Improvements to access to GNWT information finally coming into effect

·3 min read
MLAs made a host of changes to the Access to Information and Protection of Privacy Act two years ago. Most of those changes will be coming into effect this summer.  (Mario De Ciccio/Radio-Canada - image credit)
MLAs made a host of changes to the Access to Information and Protection of Privacy Act two years ago. Most of those changes will be coming into effect this summer. (Mario De Ciccio/Radio-Canada - image credit)

The public will have more access to information held by the government of the Northwest Territories and its agencies starting this summer, as changes finalized by MLAs almost two years ago come into effect.

The changes include giving the independent Access to Information and Protection of Privacy (ATIPP) commissioner the authority to order the release of information rather than just recommend it.

"It changes the identity of who would have to make the first move to second-guess a final decision," said ATIPP commissioner Andrew Fox.

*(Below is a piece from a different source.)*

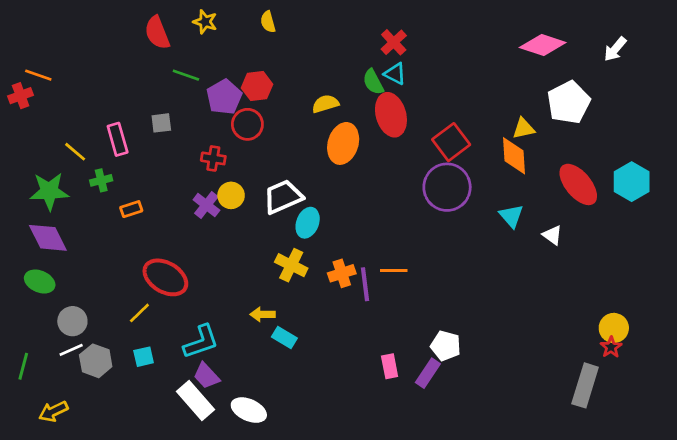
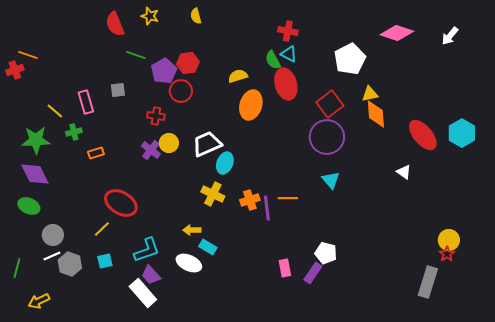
red cross: (394, 42) -> (288, 31), turned -36
white pentagon: (569, 102) -> (350, 59), moved
yellow triangle: (524, 128) -> (370, 94), moved
cyan triangle: (511, 216) -> (331, 180), moved
white ellipse: (249, 410) -> (189, 263), moved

Currently, the government makes the final decision on what information can and cannot be released, regardless of what the commissioner recommends. If the person applying for the information disagrees with the government's decision, they can challenge it in court.

Starting this summer, the commissioner will have the authority to order the release of information. If the government disagrees, it can go to court to challenge it.

Deadlines changing

Another change effective this summer (officials are aiming to introduce the changes by late July) has to do with the amount of time the government has to respond to requests for information.

The initial deadline of one month will remain. Right now the government or any of its agencies subject to the act can extend the limit for "a reasonable period." That's going to change to 20 days.

"After that, if they need any more time to respond, which could easily happen, they will have to come to the Office of the Information and Privacy Commissioner and ask for that extension, and they will obviously have to have reasons why they require extra time," Fox said.

Access to information requests centralized

Another change that officially came into effect on Monday was the centralization of processing access to information requests. In the past, access requests were made directly to the departments or agencies with the information. Now all requests are handled by the Access and Privacy Office, which is part of the Department of Justice.

"It will hopefully lead to more efficiencies, clearer responses, more consistent responses throughout government," said Elizabeth Doyle, who is heading up the office. "It's sort of part of an overall push to open up government and should lead to a smoother process for both applicants and in terms of implementing feedback from the Access and Privacy Commissioner."

Another key change — applying the Act to communities — will not be implemented for another year or more. That change is not popular with municipal governments, which range in size from the City of Yellowknife to tiny settlements such as Colville Lake.

"We feel it's an undue burden on community governments when, in fact, their data is all very readily available, they're the closest to the people and the most transparent in their operations to begin with," said Sara Brown, CEO of the Northwest Territories Association of Communities.

Brown said there has to be a detailed accounting of what additional resources communities will require to be able to comply with the Act.

"With community governments already underfunded to the tune of 40 percent, it's really hard to talk about adding responsibilities and actions that will create quite a burden," she said.